New staff member: Dominic Pasura
Published: 30 June 2015
Lecturer in Sociology from August 2015
Dr Dominic Pasura will be joining the School in August 2015 as a Lecturer in Sociology. His teaching and research interests are in African diasporas, religious transnationalism, migration and development, gender and sexuality and childhood studies. Dominic earned his PhD in Sociology at the University of Warwick, in June 2008, specialising in migration, diaspora and transnationalism. His PhDthesis, a multi-sited ethnography of the Zimbabwean diaspora in Britain, explored the ways in which different spatial settings shape diasporic identities and cleavages, influencing the development of transnational networks and political engagements.
Prior to joining the University of Glasgow, Dominic taught and researched at the Universities of Middlesex and Huddersfield. From 2009 to 2010, he was an ESRC Postdoctoral Research Fellow in the Department of Geography at the University College London, where he worked on the project “Religious Transnationalism: The Case of Zimbabwean Catholics in Britain.” The project examined the ways in which mainstream churches engendered migrants’ maintenance of transnational ties and improved their integration into British society. Most recently, an ESRC Knowledge exchange grant (RES-192-22-0132) explored international, cross-cultural understandings of research into child sexual abuse and identified ways to address the problem in the Caribbean.
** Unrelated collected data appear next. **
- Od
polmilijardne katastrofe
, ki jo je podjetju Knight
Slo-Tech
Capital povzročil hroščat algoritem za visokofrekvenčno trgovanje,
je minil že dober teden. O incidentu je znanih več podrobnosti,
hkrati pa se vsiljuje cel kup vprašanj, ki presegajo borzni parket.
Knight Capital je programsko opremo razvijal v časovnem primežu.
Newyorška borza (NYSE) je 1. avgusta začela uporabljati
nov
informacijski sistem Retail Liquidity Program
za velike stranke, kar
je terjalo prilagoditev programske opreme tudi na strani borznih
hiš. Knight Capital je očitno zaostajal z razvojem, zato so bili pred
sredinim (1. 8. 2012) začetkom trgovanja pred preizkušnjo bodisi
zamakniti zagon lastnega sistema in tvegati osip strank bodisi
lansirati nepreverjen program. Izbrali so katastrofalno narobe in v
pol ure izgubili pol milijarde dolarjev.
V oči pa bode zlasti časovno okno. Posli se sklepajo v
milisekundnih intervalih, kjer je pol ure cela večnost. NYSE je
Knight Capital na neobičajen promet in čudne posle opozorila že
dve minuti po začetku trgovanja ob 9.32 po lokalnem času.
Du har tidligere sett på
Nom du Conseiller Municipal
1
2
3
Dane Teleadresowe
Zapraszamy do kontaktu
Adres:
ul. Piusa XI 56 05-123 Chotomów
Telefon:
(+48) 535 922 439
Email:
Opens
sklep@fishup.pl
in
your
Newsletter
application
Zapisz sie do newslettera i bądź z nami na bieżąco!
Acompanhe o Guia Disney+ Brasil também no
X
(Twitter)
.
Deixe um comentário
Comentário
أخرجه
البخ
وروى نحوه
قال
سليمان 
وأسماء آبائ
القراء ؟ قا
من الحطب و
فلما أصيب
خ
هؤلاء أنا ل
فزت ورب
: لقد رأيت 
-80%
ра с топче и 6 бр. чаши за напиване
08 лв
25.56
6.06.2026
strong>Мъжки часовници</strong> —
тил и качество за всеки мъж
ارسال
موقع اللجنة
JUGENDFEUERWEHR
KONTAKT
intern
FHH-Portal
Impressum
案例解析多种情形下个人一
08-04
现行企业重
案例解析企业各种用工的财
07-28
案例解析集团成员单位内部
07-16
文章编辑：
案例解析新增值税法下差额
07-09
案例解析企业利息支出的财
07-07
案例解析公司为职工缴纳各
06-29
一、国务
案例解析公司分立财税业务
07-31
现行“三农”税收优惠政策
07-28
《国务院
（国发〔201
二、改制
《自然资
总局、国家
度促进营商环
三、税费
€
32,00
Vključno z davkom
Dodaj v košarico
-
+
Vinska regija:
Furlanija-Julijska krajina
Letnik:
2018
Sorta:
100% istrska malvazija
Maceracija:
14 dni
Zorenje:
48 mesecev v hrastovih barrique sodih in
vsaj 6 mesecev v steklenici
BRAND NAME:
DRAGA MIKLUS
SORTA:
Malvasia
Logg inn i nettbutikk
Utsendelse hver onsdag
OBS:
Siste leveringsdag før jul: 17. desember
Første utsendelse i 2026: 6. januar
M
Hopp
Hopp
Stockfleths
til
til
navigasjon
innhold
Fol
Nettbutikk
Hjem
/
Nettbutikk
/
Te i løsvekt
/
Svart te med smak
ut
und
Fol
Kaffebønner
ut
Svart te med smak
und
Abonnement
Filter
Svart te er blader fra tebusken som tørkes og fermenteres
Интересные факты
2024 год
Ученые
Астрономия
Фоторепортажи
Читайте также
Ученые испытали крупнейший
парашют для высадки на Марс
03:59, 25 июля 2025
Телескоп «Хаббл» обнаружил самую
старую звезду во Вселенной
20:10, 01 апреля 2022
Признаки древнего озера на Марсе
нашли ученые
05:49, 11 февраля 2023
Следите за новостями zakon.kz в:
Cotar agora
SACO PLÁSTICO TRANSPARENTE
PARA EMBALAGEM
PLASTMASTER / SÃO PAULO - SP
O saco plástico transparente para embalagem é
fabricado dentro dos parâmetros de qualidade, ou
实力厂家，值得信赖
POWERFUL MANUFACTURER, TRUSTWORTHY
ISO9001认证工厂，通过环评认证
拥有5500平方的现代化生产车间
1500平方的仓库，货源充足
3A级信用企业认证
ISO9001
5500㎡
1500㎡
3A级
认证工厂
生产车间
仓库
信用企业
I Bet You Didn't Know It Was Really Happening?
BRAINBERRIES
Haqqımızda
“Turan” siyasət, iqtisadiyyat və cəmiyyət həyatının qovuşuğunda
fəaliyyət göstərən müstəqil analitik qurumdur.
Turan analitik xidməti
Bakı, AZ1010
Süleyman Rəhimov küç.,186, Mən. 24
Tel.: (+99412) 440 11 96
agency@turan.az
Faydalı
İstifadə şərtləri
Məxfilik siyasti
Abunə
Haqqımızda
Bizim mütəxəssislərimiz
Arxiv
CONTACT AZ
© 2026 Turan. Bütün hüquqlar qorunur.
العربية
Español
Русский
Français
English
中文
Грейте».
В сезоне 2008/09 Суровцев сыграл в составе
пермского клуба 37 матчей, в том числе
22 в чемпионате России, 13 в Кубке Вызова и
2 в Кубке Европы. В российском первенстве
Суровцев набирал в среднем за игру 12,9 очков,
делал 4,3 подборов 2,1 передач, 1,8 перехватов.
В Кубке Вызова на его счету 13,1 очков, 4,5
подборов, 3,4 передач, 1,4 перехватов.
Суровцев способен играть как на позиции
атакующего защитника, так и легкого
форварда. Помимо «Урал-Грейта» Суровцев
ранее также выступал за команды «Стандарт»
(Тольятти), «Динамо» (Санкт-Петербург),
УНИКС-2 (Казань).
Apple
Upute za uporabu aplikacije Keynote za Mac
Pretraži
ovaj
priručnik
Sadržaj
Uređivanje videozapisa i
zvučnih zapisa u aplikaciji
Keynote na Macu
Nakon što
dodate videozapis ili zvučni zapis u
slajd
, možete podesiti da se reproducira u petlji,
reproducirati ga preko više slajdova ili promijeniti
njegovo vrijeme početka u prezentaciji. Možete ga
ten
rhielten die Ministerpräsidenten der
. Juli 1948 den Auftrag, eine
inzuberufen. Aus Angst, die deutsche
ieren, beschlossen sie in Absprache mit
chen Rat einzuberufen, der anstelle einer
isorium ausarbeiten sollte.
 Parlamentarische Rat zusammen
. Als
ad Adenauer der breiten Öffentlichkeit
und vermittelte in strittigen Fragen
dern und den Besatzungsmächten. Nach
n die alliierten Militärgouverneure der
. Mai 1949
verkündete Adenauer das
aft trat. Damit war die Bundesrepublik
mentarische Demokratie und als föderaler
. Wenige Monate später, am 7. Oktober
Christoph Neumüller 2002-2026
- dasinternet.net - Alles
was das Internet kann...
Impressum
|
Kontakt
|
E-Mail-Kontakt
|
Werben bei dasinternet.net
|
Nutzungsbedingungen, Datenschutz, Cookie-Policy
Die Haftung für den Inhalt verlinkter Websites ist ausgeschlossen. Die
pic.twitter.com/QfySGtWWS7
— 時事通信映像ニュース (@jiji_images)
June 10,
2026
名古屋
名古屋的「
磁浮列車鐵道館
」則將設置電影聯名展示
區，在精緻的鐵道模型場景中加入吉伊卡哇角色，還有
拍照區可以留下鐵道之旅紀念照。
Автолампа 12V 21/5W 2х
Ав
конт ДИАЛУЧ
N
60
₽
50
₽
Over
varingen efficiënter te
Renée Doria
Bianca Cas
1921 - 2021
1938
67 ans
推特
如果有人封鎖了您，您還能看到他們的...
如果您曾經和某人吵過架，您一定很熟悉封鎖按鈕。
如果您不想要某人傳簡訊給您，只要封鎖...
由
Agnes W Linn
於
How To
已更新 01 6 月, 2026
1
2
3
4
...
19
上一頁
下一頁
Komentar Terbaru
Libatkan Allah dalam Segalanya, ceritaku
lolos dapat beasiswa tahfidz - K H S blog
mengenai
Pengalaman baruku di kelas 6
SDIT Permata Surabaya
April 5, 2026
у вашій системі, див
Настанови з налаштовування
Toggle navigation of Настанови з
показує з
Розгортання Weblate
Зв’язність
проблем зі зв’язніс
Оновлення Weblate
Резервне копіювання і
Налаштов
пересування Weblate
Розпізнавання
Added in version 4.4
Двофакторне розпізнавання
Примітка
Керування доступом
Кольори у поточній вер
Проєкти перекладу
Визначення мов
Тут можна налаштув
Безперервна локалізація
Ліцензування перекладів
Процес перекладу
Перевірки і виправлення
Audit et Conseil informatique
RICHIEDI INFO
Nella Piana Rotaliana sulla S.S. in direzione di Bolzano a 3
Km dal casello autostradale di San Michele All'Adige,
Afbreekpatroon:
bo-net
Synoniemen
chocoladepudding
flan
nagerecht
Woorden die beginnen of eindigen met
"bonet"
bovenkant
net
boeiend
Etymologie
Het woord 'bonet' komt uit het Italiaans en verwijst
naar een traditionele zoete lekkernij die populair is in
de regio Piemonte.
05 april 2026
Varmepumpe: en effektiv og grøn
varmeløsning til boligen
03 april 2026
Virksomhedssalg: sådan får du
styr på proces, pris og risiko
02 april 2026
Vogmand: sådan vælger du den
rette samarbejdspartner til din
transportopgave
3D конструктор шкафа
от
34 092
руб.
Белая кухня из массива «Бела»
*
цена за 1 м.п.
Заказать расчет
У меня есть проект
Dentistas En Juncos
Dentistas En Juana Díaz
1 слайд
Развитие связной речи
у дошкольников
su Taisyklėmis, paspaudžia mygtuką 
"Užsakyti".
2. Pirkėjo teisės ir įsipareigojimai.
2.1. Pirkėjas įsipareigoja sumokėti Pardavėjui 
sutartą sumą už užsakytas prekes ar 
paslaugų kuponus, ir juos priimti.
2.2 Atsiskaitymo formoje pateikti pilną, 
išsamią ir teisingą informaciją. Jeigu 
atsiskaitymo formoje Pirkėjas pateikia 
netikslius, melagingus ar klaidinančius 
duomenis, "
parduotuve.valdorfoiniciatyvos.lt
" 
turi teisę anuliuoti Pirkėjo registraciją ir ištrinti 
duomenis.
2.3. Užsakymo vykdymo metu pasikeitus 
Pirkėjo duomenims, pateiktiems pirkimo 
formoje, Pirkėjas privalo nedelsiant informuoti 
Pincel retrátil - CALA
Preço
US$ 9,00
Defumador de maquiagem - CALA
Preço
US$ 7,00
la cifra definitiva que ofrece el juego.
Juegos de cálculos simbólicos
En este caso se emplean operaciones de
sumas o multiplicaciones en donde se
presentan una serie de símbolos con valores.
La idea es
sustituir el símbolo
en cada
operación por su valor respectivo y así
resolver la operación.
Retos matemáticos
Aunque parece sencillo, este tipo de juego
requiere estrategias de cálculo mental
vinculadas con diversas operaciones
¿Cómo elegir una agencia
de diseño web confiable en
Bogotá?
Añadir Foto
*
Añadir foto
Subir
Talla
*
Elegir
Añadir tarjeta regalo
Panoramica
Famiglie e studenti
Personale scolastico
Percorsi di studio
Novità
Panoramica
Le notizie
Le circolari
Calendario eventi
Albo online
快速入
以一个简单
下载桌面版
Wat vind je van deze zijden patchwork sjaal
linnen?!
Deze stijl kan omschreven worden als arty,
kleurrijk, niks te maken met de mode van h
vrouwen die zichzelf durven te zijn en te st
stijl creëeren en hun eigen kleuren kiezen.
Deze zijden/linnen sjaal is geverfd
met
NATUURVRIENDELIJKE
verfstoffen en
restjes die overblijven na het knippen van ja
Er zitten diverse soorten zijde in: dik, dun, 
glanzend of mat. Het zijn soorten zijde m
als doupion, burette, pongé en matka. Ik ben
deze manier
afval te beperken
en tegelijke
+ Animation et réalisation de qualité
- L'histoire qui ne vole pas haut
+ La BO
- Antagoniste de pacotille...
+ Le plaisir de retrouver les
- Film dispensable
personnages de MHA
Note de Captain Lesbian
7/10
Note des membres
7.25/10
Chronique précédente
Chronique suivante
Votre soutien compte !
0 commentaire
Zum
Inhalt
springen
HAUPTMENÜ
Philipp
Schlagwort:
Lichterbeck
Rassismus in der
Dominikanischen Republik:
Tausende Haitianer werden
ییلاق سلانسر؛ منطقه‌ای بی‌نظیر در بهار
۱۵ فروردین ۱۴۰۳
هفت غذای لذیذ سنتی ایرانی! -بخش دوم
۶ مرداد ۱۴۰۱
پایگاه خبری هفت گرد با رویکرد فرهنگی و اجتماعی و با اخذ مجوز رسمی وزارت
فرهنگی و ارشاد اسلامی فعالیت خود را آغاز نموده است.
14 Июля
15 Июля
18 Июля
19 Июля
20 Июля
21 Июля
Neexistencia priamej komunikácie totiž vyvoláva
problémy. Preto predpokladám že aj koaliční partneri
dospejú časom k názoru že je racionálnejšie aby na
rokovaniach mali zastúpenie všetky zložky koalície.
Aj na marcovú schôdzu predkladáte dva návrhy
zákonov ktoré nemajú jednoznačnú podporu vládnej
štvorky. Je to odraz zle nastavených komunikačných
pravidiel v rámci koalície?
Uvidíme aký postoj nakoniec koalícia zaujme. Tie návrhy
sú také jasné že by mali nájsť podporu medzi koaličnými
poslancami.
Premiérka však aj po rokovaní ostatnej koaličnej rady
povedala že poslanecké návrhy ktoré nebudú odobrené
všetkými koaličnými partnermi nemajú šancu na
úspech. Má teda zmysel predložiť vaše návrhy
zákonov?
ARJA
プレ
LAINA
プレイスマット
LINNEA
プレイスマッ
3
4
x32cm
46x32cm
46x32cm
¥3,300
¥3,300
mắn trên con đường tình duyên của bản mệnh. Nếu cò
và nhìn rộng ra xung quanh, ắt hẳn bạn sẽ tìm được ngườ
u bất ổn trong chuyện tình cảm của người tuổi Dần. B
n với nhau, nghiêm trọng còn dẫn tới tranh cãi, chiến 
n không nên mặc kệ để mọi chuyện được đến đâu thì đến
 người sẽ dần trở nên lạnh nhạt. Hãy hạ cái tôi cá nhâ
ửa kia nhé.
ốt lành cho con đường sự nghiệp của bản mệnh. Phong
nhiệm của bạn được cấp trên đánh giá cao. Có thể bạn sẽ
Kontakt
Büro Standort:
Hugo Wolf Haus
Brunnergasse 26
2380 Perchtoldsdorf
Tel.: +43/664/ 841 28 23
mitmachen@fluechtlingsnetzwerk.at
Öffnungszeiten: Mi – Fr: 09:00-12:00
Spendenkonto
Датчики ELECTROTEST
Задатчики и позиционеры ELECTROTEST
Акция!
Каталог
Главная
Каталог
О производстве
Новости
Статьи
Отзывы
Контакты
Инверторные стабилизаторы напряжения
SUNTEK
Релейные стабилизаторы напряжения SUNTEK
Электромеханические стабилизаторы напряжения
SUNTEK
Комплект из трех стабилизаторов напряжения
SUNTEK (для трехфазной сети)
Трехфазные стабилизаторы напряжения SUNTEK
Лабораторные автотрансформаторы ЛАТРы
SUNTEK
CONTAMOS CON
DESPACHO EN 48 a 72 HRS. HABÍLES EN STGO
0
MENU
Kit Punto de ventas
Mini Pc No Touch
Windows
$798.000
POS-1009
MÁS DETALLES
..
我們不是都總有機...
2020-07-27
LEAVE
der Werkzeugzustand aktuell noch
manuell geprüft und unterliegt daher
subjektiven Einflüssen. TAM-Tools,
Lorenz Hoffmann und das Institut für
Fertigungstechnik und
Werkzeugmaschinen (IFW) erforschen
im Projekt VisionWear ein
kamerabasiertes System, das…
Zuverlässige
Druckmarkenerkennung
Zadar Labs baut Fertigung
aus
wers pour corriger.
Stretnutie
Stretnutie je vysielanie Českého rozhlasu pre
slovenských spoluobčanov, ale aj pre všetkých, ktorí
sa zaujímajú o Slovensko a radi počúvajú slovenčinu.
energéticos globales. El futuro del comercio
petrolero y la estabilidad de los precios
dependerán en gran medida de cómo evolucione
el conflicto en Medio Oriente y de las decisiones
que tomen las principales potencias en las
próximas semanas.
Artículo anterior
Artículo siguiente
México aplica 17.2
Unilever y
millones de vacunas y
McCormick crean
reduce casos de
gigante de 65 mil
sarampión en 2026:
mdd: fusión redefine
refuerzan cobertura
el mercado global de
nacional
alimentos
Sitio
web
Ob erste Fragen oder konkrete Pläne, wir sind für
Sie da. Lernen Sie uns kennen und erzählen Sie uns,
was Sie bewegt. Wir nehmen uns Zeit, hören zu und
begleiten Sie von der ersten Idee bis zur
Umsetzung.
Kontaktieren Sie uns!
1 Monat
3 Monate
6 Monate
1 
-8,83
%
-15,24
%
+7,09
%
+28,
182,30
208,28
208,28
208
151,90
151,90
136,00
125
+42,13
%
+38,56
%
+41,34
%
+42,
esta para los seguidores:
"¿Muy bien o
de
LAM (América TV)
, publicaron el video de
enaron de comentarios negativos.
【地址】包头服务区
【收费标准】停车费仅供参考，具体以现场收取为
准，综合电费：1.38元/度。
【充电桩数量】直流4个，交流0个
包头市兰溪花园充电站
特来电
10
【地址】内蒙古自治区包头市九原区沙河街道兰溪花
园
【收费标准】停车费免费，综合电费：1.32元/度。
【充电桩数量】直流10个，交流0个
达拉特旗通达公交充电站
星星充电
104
Over the past six years, Dominic has published more than 18 high-profile articles in peer-reviewed journals and edited books. His recent book, 'African Transnational Diasporas: Fractured Communities and Plural Identities of Zimbabweans in Britain' (2014) published by Palgrave Macmillan, proposes a framework for understanding African transnational diasporas as well as charts the migration, settlement and transnational connections of Zimbabweans in Britain. To mark the United Nations International Decade for People of African Descent (2015 to 2024), Routledge and Taylor & Francis are offering free access to a selection of articles exploring Diaspora, including three of his recent articles which you can access through this link. In addition, Dominic is the leading co-editor of the academic volume 'Migration, Transnationalism and Catholicism: Global Perspectives' to be published by Palgrave in 2016. The edited volume of 15 chapters will explore the intersections of migration, mobilities, diaspora and transnationalism with the Roman Catholic Church as institution, community, parishes, networks and people.